→ EXCERPTED RECORDS:
[Start of section]

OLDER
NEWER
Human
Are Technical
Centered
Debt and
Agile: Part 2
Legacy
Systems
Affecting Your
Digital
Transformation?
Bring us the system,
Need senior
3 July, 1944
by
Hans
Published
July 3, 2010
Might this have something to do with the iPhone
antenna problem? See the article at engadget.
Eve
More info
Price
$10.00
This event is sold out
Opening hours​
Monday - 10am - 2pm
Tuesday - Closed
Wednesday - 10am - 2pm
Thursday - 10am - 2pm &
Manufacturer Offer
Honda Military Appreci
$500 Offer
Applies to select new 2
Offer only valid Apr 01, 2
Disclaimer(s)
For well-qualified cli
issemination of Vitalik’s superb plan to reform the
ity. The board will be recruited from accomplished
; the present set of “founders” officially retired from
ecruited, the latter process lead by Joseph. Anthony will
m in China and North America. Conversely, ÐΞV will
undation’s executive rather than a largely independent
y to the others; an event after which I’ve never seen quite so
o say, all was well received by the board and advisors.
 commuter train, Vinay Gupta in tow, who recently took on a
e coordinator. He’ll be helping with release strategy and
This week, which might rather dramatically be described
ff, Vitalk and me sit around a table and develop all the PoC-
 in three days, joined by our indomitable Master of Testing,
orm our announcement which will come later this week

[End of section]
[Start of section]

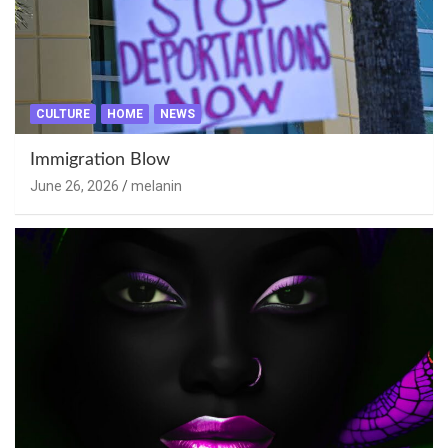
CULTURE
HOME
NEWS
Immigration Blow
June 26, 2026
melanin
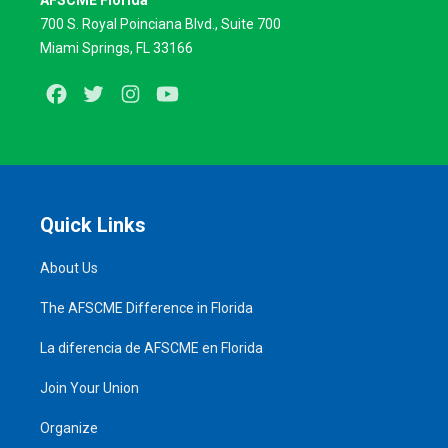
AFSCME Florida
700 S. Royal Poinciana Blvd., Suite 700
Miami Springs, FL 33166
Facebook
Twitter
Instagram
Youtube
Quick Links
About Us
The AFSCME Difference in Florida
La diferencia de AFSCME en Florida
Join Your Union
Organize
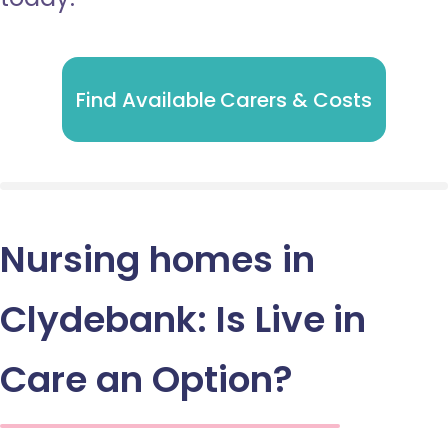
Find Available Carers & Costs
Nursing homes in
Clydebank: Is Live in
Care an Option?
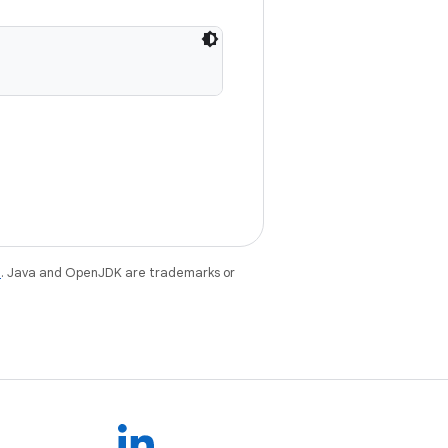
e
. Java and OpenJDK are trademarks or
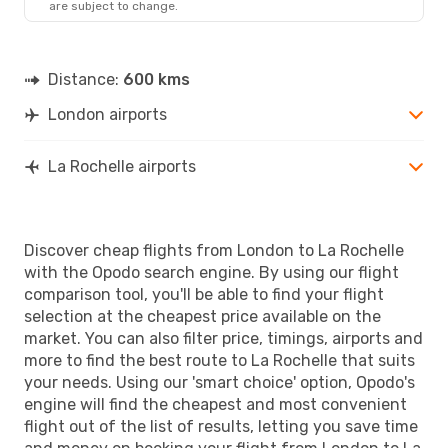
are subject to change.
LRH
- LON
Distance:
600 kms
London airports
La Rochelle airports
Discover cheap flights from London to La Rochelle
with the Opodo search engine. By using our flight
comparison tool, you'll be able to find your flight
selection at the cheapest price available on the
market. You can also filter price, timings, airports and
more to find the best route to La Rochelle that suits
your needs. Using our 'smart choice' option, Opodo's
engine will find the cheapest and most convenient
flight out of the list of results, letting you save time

[End of section]

→ INSTRUCTIONS FOR THE TASK: Locate all lines in the listing above with the word "London". Copy them.

→ EXPECTED ANSWER:
London airports
Discover cheap flights from London to La Rochelle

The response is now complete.